From the first dawn of the Elizabethan drama, the stricter Protestants had declared war upon the stage. Intrenched within the city they were at once able to drive the theatres beyond the walls (1575); just as seventy years later, when it had seized the reins of central government, the same party, embittered by a thousand insults and brutalities, hastened to close the theatres altogether. It would be an evident mistake to suppose that this was merely a municipal prejudice, or to forget that the city council was backed by a large body of serious opinion throughout the country. A proof of this, if proof were needed, is to be found in the circumstances that gave rise to the Apologie of Sidney.

The attack on the stage had been opened by the corporation and the clergy. It was soon joined by the men of letters. And the essay of Sidney was an answer neither to a town councillor, nor to a preacher, but to a former dramatist and actor. This was Stephen Gosson, author of the School of Abuse. The style of Gosson's pamphlet is nothing if not literary. It is full of the glittering conceits and the fluent rhetoric which the ready talent of Lyly had just brought into currency. It is euphuism of the purest water, with all the merits and all the drawbacks of the euphuistic manner. For that very reason the blow was felt the more keenly. It was violently resented as treason by the playwrights and journalists who still professed to reckon Gosson among their ranks. [Footnote: Lodge writes, "I should blush from a Player to become an enviouse Preacher".—Ancient Critical Essays, ed. Haslewood, ii. 7.]

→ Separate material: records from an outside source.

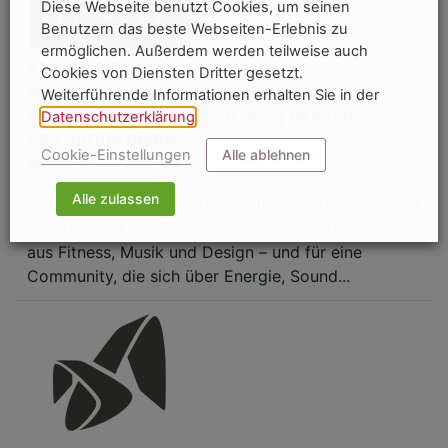
Diese Webseite benutzt Cookies, um seinen
Benutzern das beste Webseiten-Erlebnis zu
ermöglichen. Außerdem werden teilweise auch
27.07.2026
Cookies von Diensten Dritter gesetzt.
Student Bachelor of Arts -
Weiterführende Informationen erhalten Sie in der
Fitnessökonomie/Fitnesstraining (w/m/d)
Datenschutzerklärung
.
RSG GROUP GMBH
Cookie-Einstellungen
Alle ablehnen
sofort
Passau
Alle zulassen
JOHN REED ist mehr als ein Fitnessstudio – wir sind
Lifestyle.Seit 2016 stehen wir für die Verbindung
aus Fitness, Musik und Design – und für eine
Community, die sich über Energie, Sound...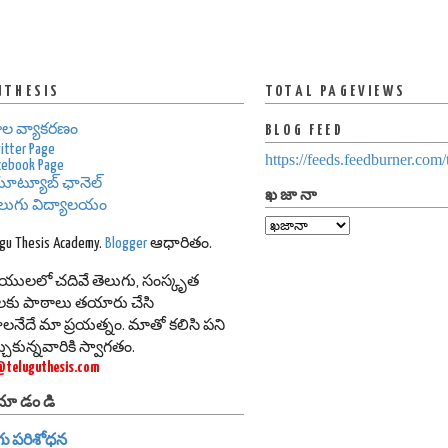
UTHESIS
TOTAL PAGEVIEWS
ాల వ్యాకరణం
BLOG FEED
itter Page
https://feeds.feedburner.com
cebook Page
ూట్యూబ్ ఛానెల్
ఖజానా
ెలుగు విద్యాలయం
ugu Thesis Academy.
Blogger
ఆధారితం.
థాయులలో చదివే తెలుగు, సంస్కృత
థులకు పాఠాలు తయారు చేసి
లనేదే మా ప్రయత్నం. మాతో కలిసి పని
కున్నవారికి స్వాగతం.
@teluguthesis.com
 చూడండి
గు పరిశోధన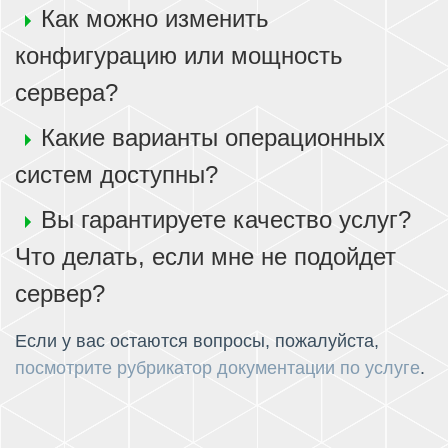
Как можно изменить
конфигурацию или мощность
сервера?
Какие варианты операционных
систем доступны?
Вы гарантируете качество услуг?
Что делать, если мне не подойдет
сервер?
Если у вас остаются вопросы, пожалуйста,
посмотрите рубрикатор документации по услуге
.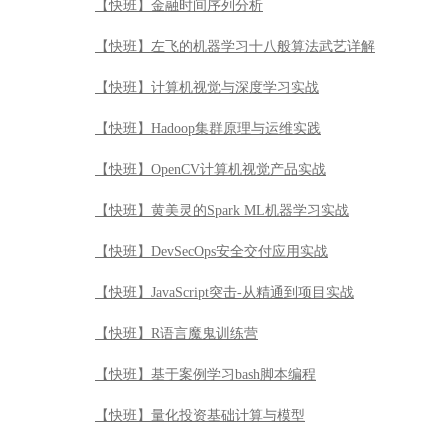
【快班】金融时间序列分析
【快班】左飞的机器学习十八般算法武艺详解
【快班】计算机视觉与深度学习实战
【快班】Hadoop集群原理与运维实践
【快班】OpenCV计算机视觉产品实战
【快班】黄美灵的Spark ML机器学习实战
【快班】DevSecOps安全交付应用实战
【快班】JavaScript突击-从精通到项目实战
【快班】R语言魔鬼训练营
【快班】基于案例学习bash脚本编程
【快班】量化投资基础计算与模型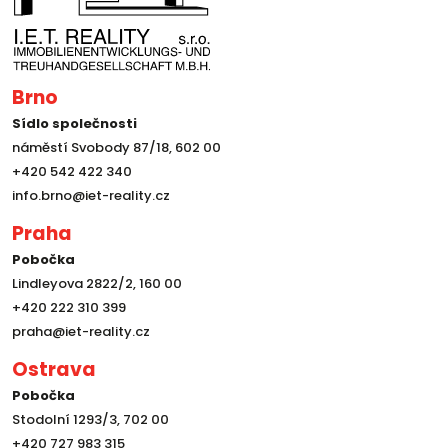
Brno
Sídlo společnosti
náměstí Svobody 87/18, 602 00
+420 542 422 340
info.brno@iet-reality.cz
Praha
Pobočka
Lindleyova 2822/2, 160 00
+420 222 310 399
praha@iet-reality.cz
Ostrava
Pobočka
Stodolní 1293/3, 702 00
+420 727 983 315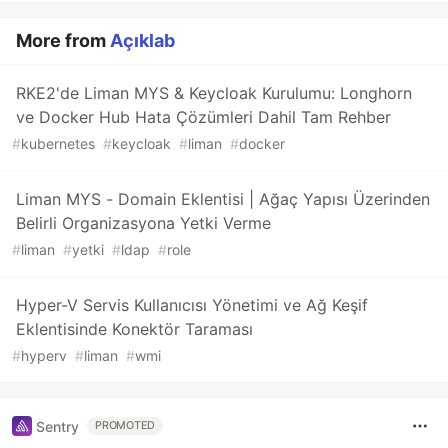
More from
Açıklab
RKE2'de Liman MYS & Keycloak Kurulumu: Longhorn
ve Docker Hub Hata Çözümleri Dahil Tam Rehber
#
kubernetes
#
keycloak
#
liman
#
docker
Liman MYS - Domain Eklentisi | Ağaç Yapısı Üzerinden
Belirli Organizasyona Yetki Verme
#
liman
#
yetki
#
ldap
#
role
Hyper-V Servis Kullanıcısı Yönetimi ve Ağ Keşif
Eklentisinde Konektör Taraması
#
hyperv
#
liman
#
wmi
Sentry
PROMOTED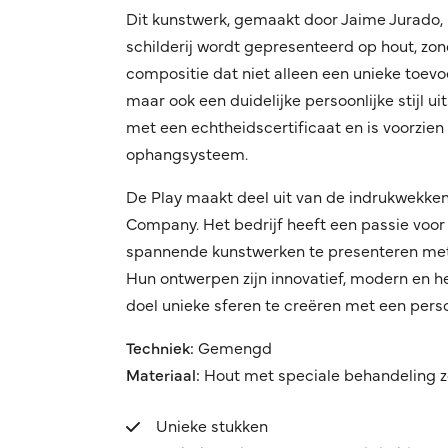
Dit kunstwerk, gemaakt door Jaime Jurado, 
schilderij wordt gepresenteerd op hout, zon
compositie dat niet alleen een unieke toevoe
maar ook een duidelijke persoonlijke stijl u
met een echtheidscertificaat en is voorzie
ophangsysteem.
De Play maakt deel uit van de indrukwekke
Company. Het bedrijf heeft een passie voor 
spannende kunstwerken te presenteren met 
Hun ontwerpen zijn innovatief, modern en h
doel unieke sferen te creëren met een persoon
Techniek:
Gemengd
Materiaal:
Hout met speciale behandeling z
Unieke stukken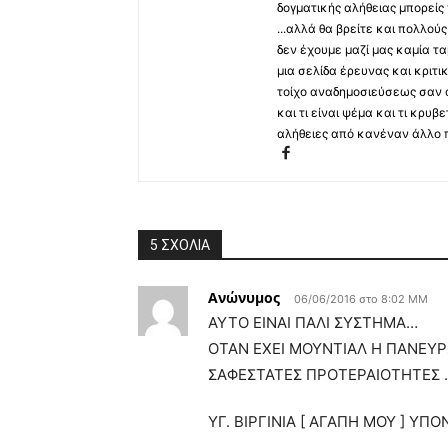
δογματικής αλήθειας μπορείς 
...αλλά θα βρείτε και πολλο
δεν έχουμε μαζί μας καμία τ
μια σελίδα έρευνας και κριτι
τοίχο αναδημοσιεύσεως σαν α
και τι είναι ψέμα και τι κρ
αλήθειες από κανέναν άλλο 
5 ΣΧΟΛΙΑ
Ανώνυμος
06/06/2016 στο 8:02 ΜΜ
ΑΥΤΟ ΕΙΝΑΙ ΠΑΛΙ ΣΥΣΤΗΜΑ…
ΟΤΑΝ ΕΧΕΙ ΜΟΥΝΤΙΑΛ Η ΠΑΝΕΥΡ
ΣΑΦΕΣΤΑΤΕΣ ΠΡΟΤΕΡΑΙΟΤΗΤΕΣ 
ΥΓ. ΒΙΡΓΙΝΙΑ [ ΑΓΑΠΗ ΜΟΥ ] Υ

A war of pamphlets followed, conducted with the usual fury of literary men. Gosson on the one side, Lodge, the dramatist, upon the other, exchanged compliments with an energy which showed that one at least of them had not in vain graduated in "the school of abuse". "Raw devises", "hudder mudder", "guts and garbage", such are the phrases hurled by Gosson at the arguments and style of his opponents; "bawdy charms", "the very butchery of Christian souls", are samples of the names fastened by him upon the cause which they defended. [Footnote: Lodge, in his Defence of Poetry, Musick, and Stage Plays (1579 or 1580), is hardly less scurrilous. "There came into my hand lately a little (would God a wittye) pamphelet.... Being by me advisedly wayed, I find it the oftscome of imperfections, the writer fuller of words than judgement, the matter certainely as ridiculus as serius."—In Ancient Critical Essays, ii. 5.]

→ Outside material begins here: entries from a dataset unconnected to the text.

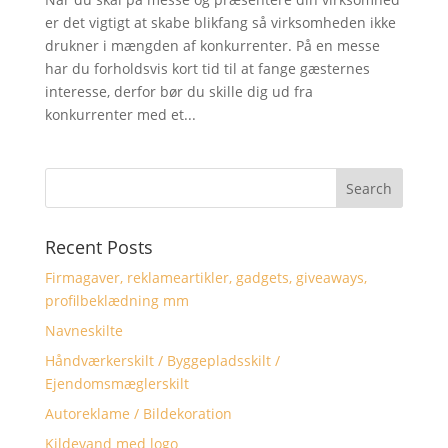
er det vigtigt at skabe blikfang så virksomheden ikke
drukner i mængden af konkurrenter. På en messe
har du forholdsvis kort tid til at fange gæsternes
interesse, derfor bør du skille dig ud fra
konkurrenter med et...
Recent Posts
Firmagaver, reklameartikler, gadgets, giveaways,
profilbeklædning mm
Navneskilte
Håndværkerskilt / Byggepladsskilt /
Ejendomsmæglerskilt
Autoreklame / Bildekoration
Kildevand med logo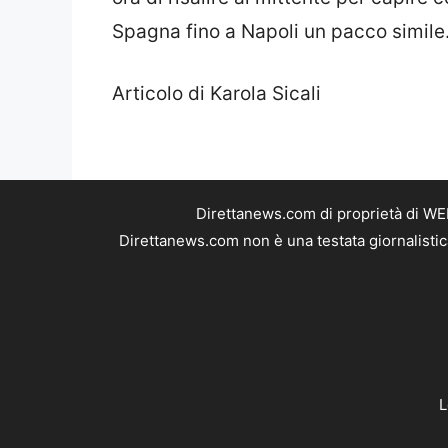
Spagna fino a Napoli un pacco simile
Articolo di Karola Sicali
Direttanews.com di proprietà di WE
Direttanews.com non è una testata giornalistic
L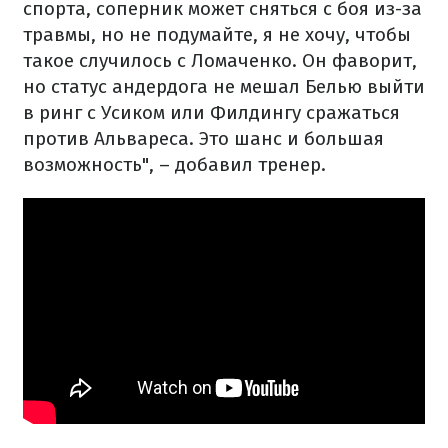
спорта, соперник может сняться с боя из-за
травмы, но не подумайте, я не хочу, чтобы
такое случилось с Ломаченко. Он фаворит,
но статус андердога не мешал Белью выйти
в ринг с Усиком или Филдингу сражаться
против Альвареса. Это шанс и большая
возможность", – добавил тренер.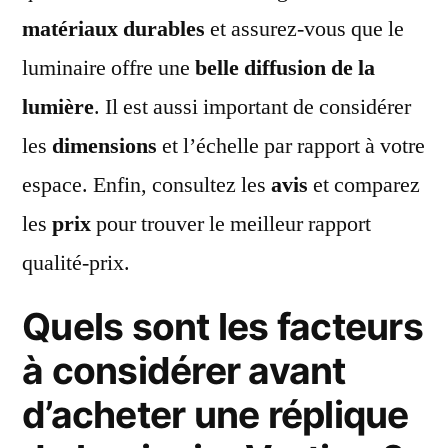
matériaux durables
et assurez-vous que le
luminaire offre une
belle diffusion de la
lumière
. Il est aussi important de considérer
les
dimensions
et l’échelle par rapport à votre
espace. Enfin, consultez les
avis
et comparez
les
prix
pour trouver le meilleur rapport
qualité-prix.
Quels sont les facteurs
à considérer avant
d’acheter une réplique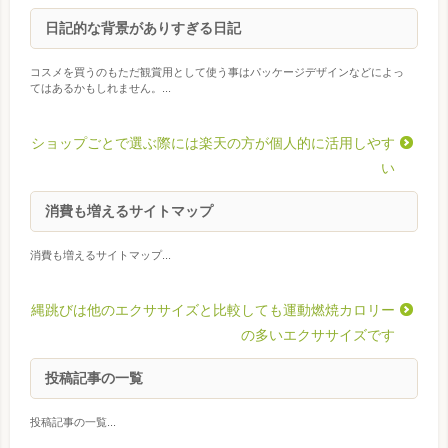
日記的な背景がありすぎる日記
コスメを買うのもただ観賞用として使う事はパッケージデザインなどによっ
てはあるかもしれません。...
ショップごとで選ぶ際には楽天の方が個人的に活用しやす
い
消費も増えるサイトマップ
消費も増えるサイトマップ...
縄跳びは他のエクササイズと比較しても運動燃焼カロリー
の多いエクササイズです
投稿記事の一覧
投稿記事の一覧...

From this war of words Sidney turned loftily aside. Pointedly challenged at the outset—for the first and second pamphlets of Gosson had, without permission, been dedicated to "the right noble gentleman, Maister Philip Sidney"—he seldom alludes to the arguments, and never once mentions the name of Gosson. He wrote to satisfy his own mind, and not to win glory in the world of letters. And thus his Apologie, though it seems to have been composed while the controversy was still fresh in men's memory, was not published until nearly ten years after his death (1595). It was not written for controversy, but for truth. From the first page it rises into the atmosphere of calm, in which alone great questions can be profitably discussed.

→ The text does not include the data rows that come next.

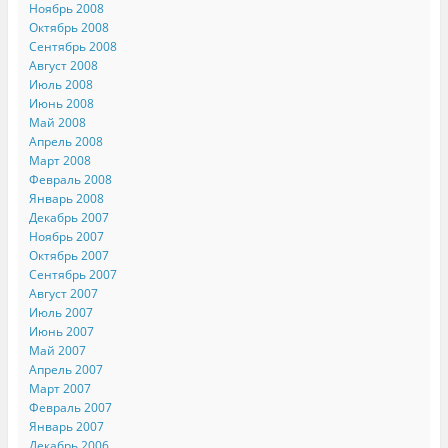
Ноябрь 2008
Октябрь 2008
Сентябрь 2008
Август 2008
Июль 2008
Июнь 2008
Май 2008
Апрель 2008
Март 2008
Февраль 2008
Январь 2008
Декабрь 2007
Ноябрь 2007
Октябрь 2007
Сентябрь 2007
Август 2007
Июль 2007
Июнь 2007
Май 2007
Апрель 2007
Март 2007
Февраль 2007
Январь 2007
Декабрь 2006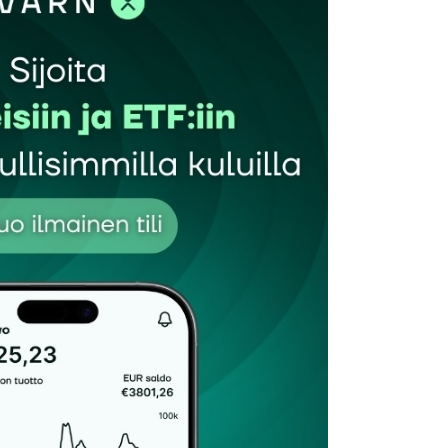
et kentät on merkitty
*
Sähköpostiosoitteesi
*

The Apologie of Sidney is, in truth, what would now be called a Philosophy of Poetry. It is philosophy taken from the side of the moralist; for that was the side to which the disputants had confined themselves, and in which—altogether apart from the example of others—the interest of Sidney, as man of action, inevitably lay. It is philosophy as conceived by the mind of a poet. But, none the less, it pierces to the eternal problems which underlie the workings of all creative art, and presents them with a force, for the like of which we must go back to Plato and Aristotle, or look forward to the philosophers and inspired critics of a time nearer our own. It recalls the Phadrus and the Ion; it anticipates the utterance of a still more kindred spirit, the Defence of Poetry by Shelley.

Philosopher as he was, Sidney arranges his thoughts in the loose order of the poet or the orator. It may be well, therefore, to give a brief sketch of his argument; and to do so without much regard to the arrangement of the Apologie itself.

The main argument of the Apologie may indeed be called a commentary on the saying of Aristotle, cited by Sidney himself, that "Poetry is more philosophical and more studiously serious than History"—that is, as Sidney interprets it, than the scientific fact of any kind; or again, on that yet more pregnant saying of Shelley, that "poets are the unacknowledged legislators of the world". Gosson had denounced poetry as "the vizard of vanity, wantonness, and folly"; or, in Sidney's paraphrase, as "the mother of lies and the nurse of abuse". Sidney replies by urging that of all arts poetry is the most true and the most necessary to men.

All learning, he pleads, and all culture begin with poetry. Philosophy, religion, and history herself, speak through the lips of poetry. There is indeed a sense in which poetry stands on higher ground than any science. There is no science, not even metaphysics, the queen of all sciences, that does not "build upon nature", and that is not, so far, limited by the facts of nature. The poet alone is "not tied to any such subjection"; he alone "freely ranges within the zodiac of his own wit".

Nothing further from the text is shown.